We have seen that Col accuses Sir Alexander Macdonald of Sleat of corrupting his honour, and advising him to sell himself. This may, or may not, be true. The sympathies of Sir Alexander had been Jacobite, before 1745, but Murray of Broughton states that in 1741 he was very angry when Balhaldie put his name on a list of adherents presented to the French Court. ‘He declared he had never given him any authority to do so.’ A statement to the contrary effect will be found in Mr. Mackenzie’s ‘History of the Macdonalds,’ page 234. In 1744, Murray represents him as ready to rise if French troops were landed. Murray repeats, in justice, that Sir Alexander’s promises were purely contingent; they depended on the existence of a ‘well-concerted scheme,’ and there was none. But Sir Alexander not only did not come out, he was won over by Forbes of Culloden to the Hanoverian Cause. ‘I should be sorry,’ says Murray, ‘to have so bad an opinion of mankind as to think any of them cappable of attempting an apologie for him.’ Murray, in his examination, lied in Sir Alexander’s interests, saying ‘he always absolutely refused to have anything to do with the Pretender.’ But, after Preston Pans, Sir Alexander, moved by that victory, said, in the hearing of Malcolm Macleod of Raasay, that he would now raise 900 of his clan and march south to fight for King James.
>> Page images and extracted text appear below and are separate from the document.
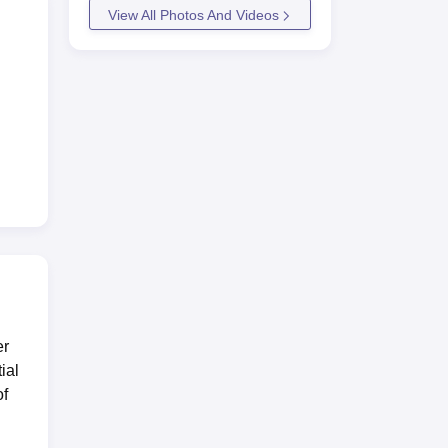
View All Photos And Videos
er
ial
of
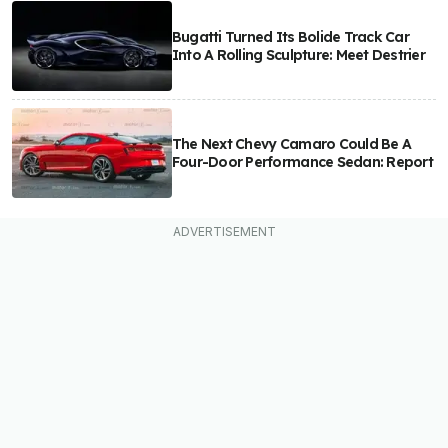
Bugatti Turned Its Bolide Track Car
Into A Rolling Sculpture: Meet Destrier
The Next Chevy Camaro Could Be A
Four-Door Performance Sedan: Report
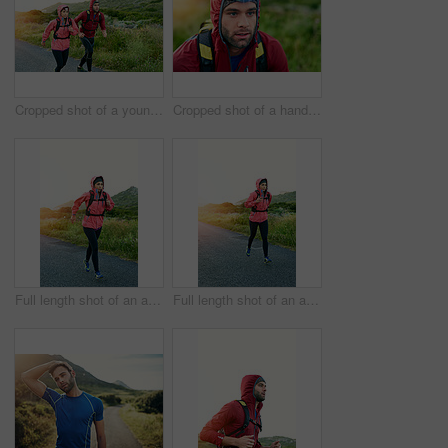
Cropped shot of a young couple out for a morning run
Cropped shot of a handsome young male athlete out for a morning run
Full length shot of an attractive young female athlete out for a morning run
Full length shot of an attractive young female athlete out for a morning run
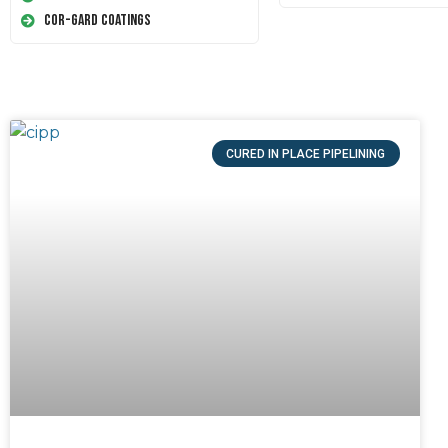
Cor-Gard Coatings
CURED IN PLACE PIPELINING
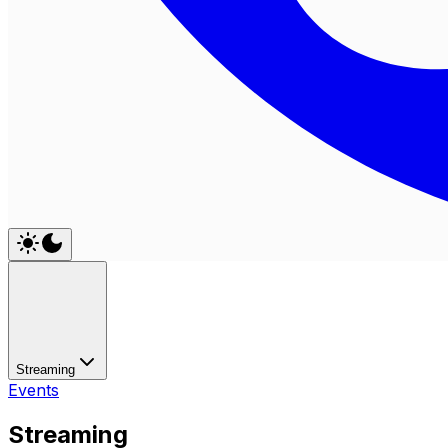
Streaming
Events
Streaming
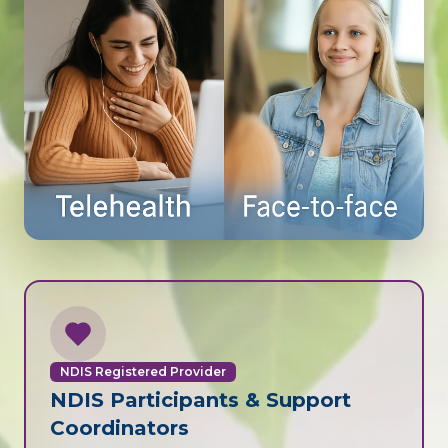
NDIS Registered Provider
NDIS Participants & Support
Coordinators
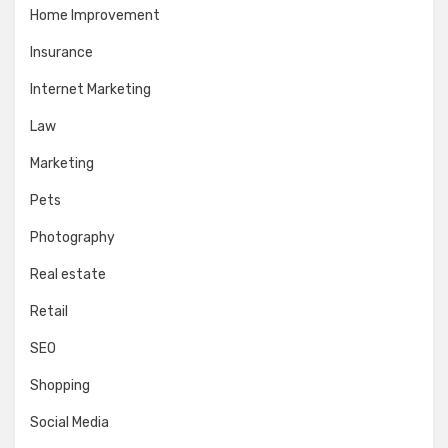
Home Improvement
Insurance
Internet Marketing
Law
Marketing
Pets
Photography
Real estate
Retail
SEO
Shopping
Social Media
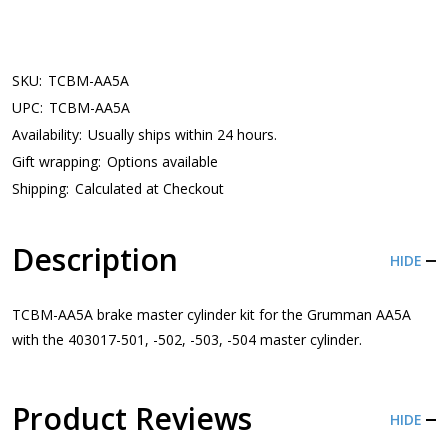
SKU:
TCBM-AA5A
UPC:
TCBM-AA5A
Availability:
Usually ships within 24 hours.
Gift wrapping:
Options available
Shipping:
Calculated at Checkout
Description
HIDE
TCBM-AA5A brake master cylinder kit for the Grumman AA5A
with the 403017-501, -502, -503, -504 master cylinder.
Product Reviews
HIDE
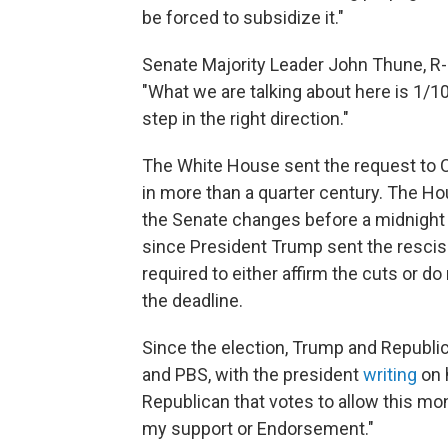
be forced to subsidize it."
Senate Majority Leader John Thune, R-S.D
"What we are talking about here is 1/10 o
step in the right direction."
The White House sent the request to C
in more than a quarter century. The Ho
the Senate changes before a midnight 
since President Trump sent the rescis
required to either affirm the cuts or d
the deadline.
Since the election, Trump and Republ
and PBS, with the president
writing
on 
Republican that votes to allow this mo
my support or Endorsement."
Next morning, however, he received a letter from Forbes of Culloden, and instantly ‘was quite upon the grave and thoughtful, and dropt the declared resolution of his own mind.’[68] In fact, he turned Hanoverian.
Later, in the crisis of the Prince’s wanderings, Sir Alexander was not at home when his wife, Lady Margaret, connived with Flora Macdonald to secure Charles’s escape from Skye. Lady Margaret wrote to Forbes of Culloden that Flora was ‘a foolish girl,’ and thanked God that she knew nothing of the Prince’s being in hiding near her house. Sir Alexander, on the other hand, confessed to Forbes that Flora put his wife ‘in the utmost distress by telling her of the cargo she had brought from Uist.’[69] It was fortunate for everybody, himself included, that Sir Alexander was away from home. He wrote the following letter to Cumberland, confessing nothing:—
From Sir Alexander McDonald to H.R.H. giving intelligence of Pretender’s movements
‘Sconsar, Isle of Sky, 1746.
‘Sir,—This morning Capt. Hodgson remitted to your R. Highness all the intelligence I had then got; in rideing a few miles I was informed of the Pretender’s whole progress since he landed in this island. By the letter remitted to your R.H. he was left at Portree, 14 miles from my house near which he landed; at Portree he met one Donald McDonald, who was in the Rebellion, and who put him into a boat belonging to the Isle of Rasay, which feryd him into that island; after staying there 2 nights he returned in the same small boat to the neighbourhood of Portree, attended by one Malcolm McLeod. That night he and his companion lay in a byre; next day (the Pretender in shabby man’s apparel since he left Portree) they found their way into a part of MacKinnon’s estate, and having found MacKinnon, though disguised and lurking himself, he found a boat which next day convey’d the Pretender, MacKinnon, and one John MacKinnon, into Moror. They sail’d from this island on Saturday last. MacKinnon was taken in Moror by a party from Sky, and John McK. was this day seized ... they are both on board the Furnace and confirm to a trifle the above relation.
‘Alex. MacDonald.’[70]
The Baronet tells as little as may be; he does not implicate Flora, and, of course, shields his wife. His own position was awkward.